Tabii ki, Teiwaz bu malzemelerin soğuk algınlığı için kullanıldığını iyi biliyordu. Bahar sıcaklığına rağmen, insanlar genellikle soğuk algınlığına yakalanıyorlardı. Ne de olsa, yağmura veya terlemeye değer, tam orada sinsi bir hastalık gibi!
Ancak şifacının başka bir ilaç yaptığı elementleri görünce, kız rahatsız hissetti. Çünkü öğretmenin ne tür bir ilaç hazırladığını çok iyi anladı.
"Gerçekten, biri daha mı 'sünnet' oldu?" diye sordu, kovayı yere bırakarak.
"Ah evet," Ves üzüntüyle cevap verdi. "Kesinlikle! Komşu Ruoho köyünden on yaşındaki bir kızın ailesi, köylerinin reisi Faipari'nin ailesinden örnek almaya karar verdi! Elbette ailelerindeki tüm kadınların bu ameliyatı geçirdiğini duymuşsundur eminim. Ama şimdi Faipari ile ilgili değil! Yani, o on yaşındaki kız doğaçlama aletlerle evde 'sünnet' oldu! Sonuç olarak, talihsiz çocuk enfeksiyona yakalandı! Ve sen su almaya giderken, babası koşarak geldi, hastayı görmem ve ilaç yapmam için yalvardı! Tabii ki kabul ettim. Çocuğun başını belaya sokar mıyım? Şimdi ilacı bitireceğim ve oraya gidip muayene etmem gerekecek. Ve ayrıca onlara ilaç da vereceğim."
Teiwaz iç çekti. Öğretmenle gitmesi gerektiğini biliyordu. Ne de olsa, şifacının çırağı olan Lily, bu tür operasyonlardan muzdarip kızlara nasıl yardım edeceğini bilmelidir.
Genç kızın kafasında binlerce şimşek çakıyordu ve çelişkiler yumağı beynini esir almıştı. Bir yandan, şifacı olarak mümkün olan her türlü yardımı sağlaması gerektiğini biliyordu. Ancak öte yandan, kız ‘Sünnetli kız’ ın görüntüsünden nasıl korkacağının farkındaydı.
'Sünnetli' bedenii gören Lily, iç ürperti hissetti. Huzursuzdu, kimsenin göremeyeceği bir yere kaçıp kendi bedenini kontrol etmek istedi.
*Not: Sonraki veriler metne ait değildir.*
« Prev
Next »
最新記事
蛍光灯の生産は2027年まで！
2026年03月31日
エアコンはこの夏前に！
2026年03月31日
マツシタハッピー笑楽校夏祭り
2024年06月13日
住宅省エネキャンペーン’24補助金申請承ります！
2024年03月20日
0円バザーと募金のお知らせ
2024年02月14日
Sağduyu kıza bu tür düşüncelerden utanması gerektiğini söylese de.
Teiwaz, Ruoho'daki ziyaretten kaçınabileceği umuduyla yüksek sesle "Şifalı otlar toplamam gerekiyor." dedi.
"Hala biraz kalmış. Bu yüzden onları daha sonra veya yarın toplamanız sorun değil." dedi.
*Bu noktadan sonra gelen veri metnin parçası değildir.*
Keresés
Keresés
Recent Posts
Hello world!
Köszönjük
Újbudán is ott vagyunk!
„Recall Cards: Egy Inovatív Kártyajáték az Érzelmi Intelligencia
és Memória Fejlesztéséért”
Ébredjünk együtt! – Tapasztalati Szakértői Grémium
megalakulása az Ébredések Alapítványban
Şüpheyle Lily'e baktı ve bir iç çekerek şöyle dedi:
"Tıp hakkında çok şey biliyorsun ve ilaçları iyi yapıyorsun. Ama aşırı duyarlılığınla nasıl şifacı olacaksın?"
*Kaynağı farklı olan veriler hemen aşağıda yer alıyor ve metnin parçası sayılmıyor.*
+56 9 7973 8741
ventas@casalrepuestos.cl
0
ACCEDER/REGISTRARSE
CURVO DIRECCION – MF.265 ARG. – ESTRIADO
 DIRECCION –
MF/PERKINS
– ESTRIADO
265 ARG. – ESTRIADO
Hopea, bu tür kelimelerin çırak üzerinde herhangi bir ikna veya eleştiriden daha iyi işe yaradığını çok iyi biliyordu. Ve şimdi, kız kırgın bir şekilde kaşlarını çattı ve duygusal olarak protesto etmeye başladı:
"Büyük şifacı olacağım! Ve aşırı duyarlı değilim! Sadece bitki stoğu için endişeleniyorum! Ama onları daha sonra toplayabilirsem, öyle olsun!"
Ves hafifçe sırıttı. Lily'nin neden huzursuz olduğunu anladı. "Ama bunun üstesinden gelmesi gerekiyor." diye düşündü. "Gerçekten de, gelecekte bununla defalarca yüzleşecek."
Bu sırada kız hızla yola çıkmaya başladı. Her zaman olduğu gibi, bu gibi durumlarda, özel bir büyük deri çanta alıyordu. Bir dizi tıbbi alet, temiz bandaj, merhem ve ilaç içeriyordu. Buna ek olarak, Lily raftan alınan birkaç şişe ekledi. Genellikle 'sünnet'ten iltihaplanma için gerekli olan bu ilaçlardı.